2011-2015 Germany opened 10.7 GW of new coal fired power stations. This is more new coal capacity than was constructed in the entire two decades after the fall of the Berlin Wall. The expected annual electricity production of just these power stations will far exceed that of existing solar panels and will be approximately the same as that of Germany’s existing solar panels and wind turbines combined. Solar panels and wind turbines however have expected life spans of no more than 25 years. Coal power plants typically last 50 years or longer.

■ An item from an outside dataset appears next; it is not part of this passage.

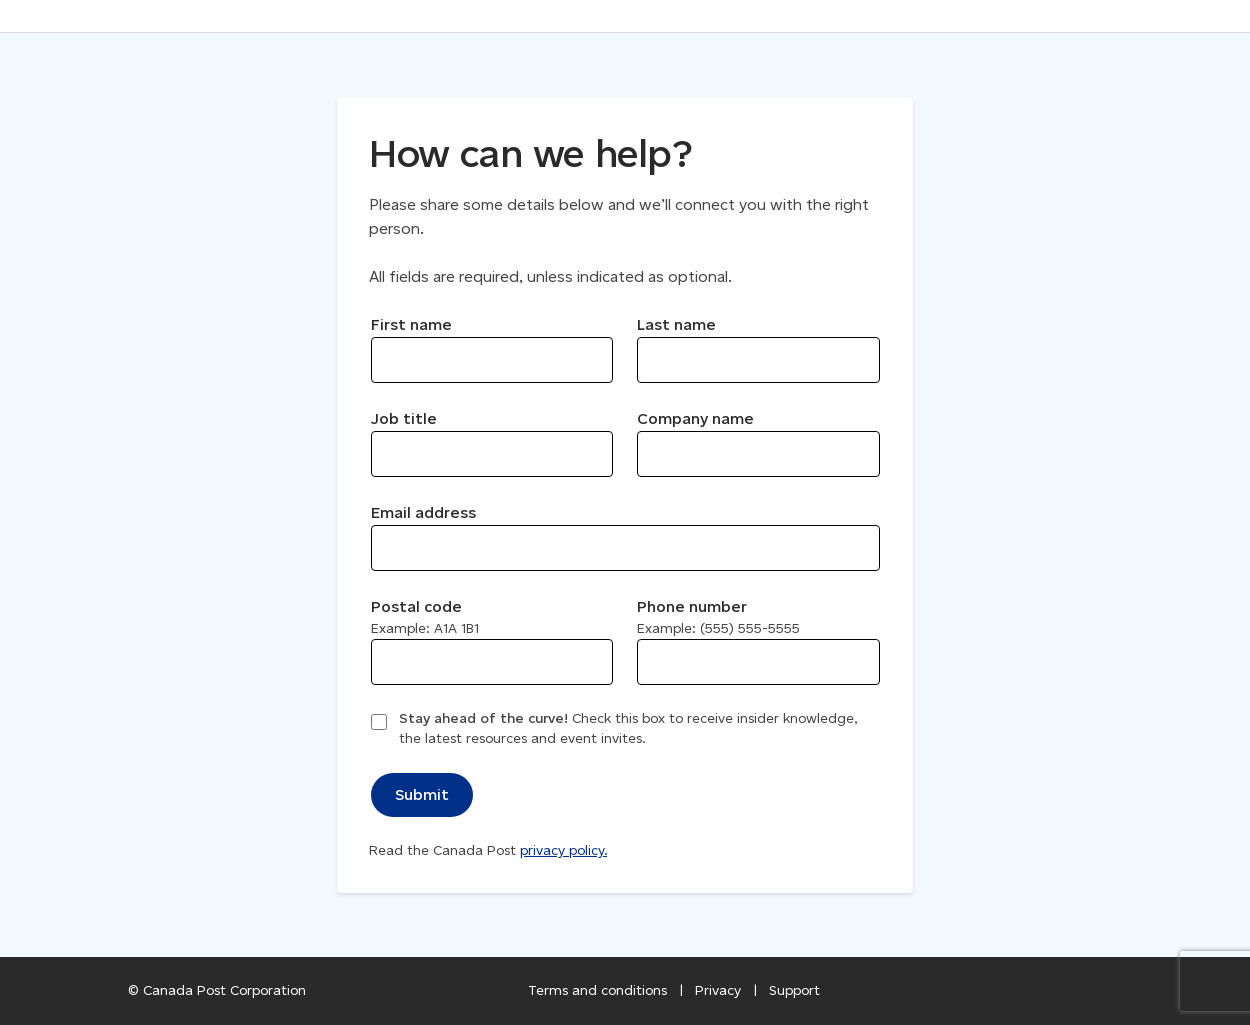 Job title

Wind, Solar and Tidal produces ELECTRICITY. British manufacturing needs GAS, so even if renewables could be stored to produce 100% base load then we would still need to import gas. Face Palm blush

It is a matter of avoiding catastrophic environmental warming
I agree and the answer is to use carbon free nuclear and low carbon shale, NOT to go down the renewable route like Germany and having to build loads of new coal powered stations which will be very polluting for the next 50 years.

BungoWomble If you put a tent up in the forest you could use the money you save on rent to pay for a solar panel and be off grid, stop making excuses. You really just love your hot baths like me and would never risk our energy security. wink

So I say again we either frack our own Shale or we will have to import more and more of it. There is currently NO alternative.

BungoWomble Sat 08-Oct-16 18:29:27

I would give local areas control over where they placed the electricty generation methods they needed. That is why Germany has had such success with renewable energy - it is local government taking back control of necessary energy production. I gather they are building coal stations as well for export of energy. If we were all more self-sufficient via renewables there would be no export market.

If we cannot find places to store energy we will struggle even more to find places to store nuclear waste for a few 10s of thousands of years.

If business wants gas that desperately they will have to find more innovative solutions for harnessing waste gas we produce elsewhere. Obviously hook up here to the internet, or follow Wyke farm's example (https://wykefarms.com/green/) . Assuming they actually want some people with money to do business with. Shale gas is not a low environmental cost and it is not sustainable.

ErrolTheDragon Sat 08-Oct-16 19:27:12

Bungo, the issue with storing the energy from renewables isn't the 'place' as such, its that we simply don't have appropriate technology to do it on a large scale. But that doesn't mean theres still not plenty of scope for more renewables in an intelligent mix....not to mention more emphasis on reduction in energy usage.

I'm not happy about this, but tbh I knew immediately that one of the consequences of the brexit vote was that lancashire would be fracked whether we agree with it or not. And if it was a choice between fracking and more nuclear (the stats on catastrophe aren't acceptable imo in a small island) I'd frack my backyard.

HairyToity Sat 08-Oct-16 19:58:13

I'm pro fracking. Too much scaremongering.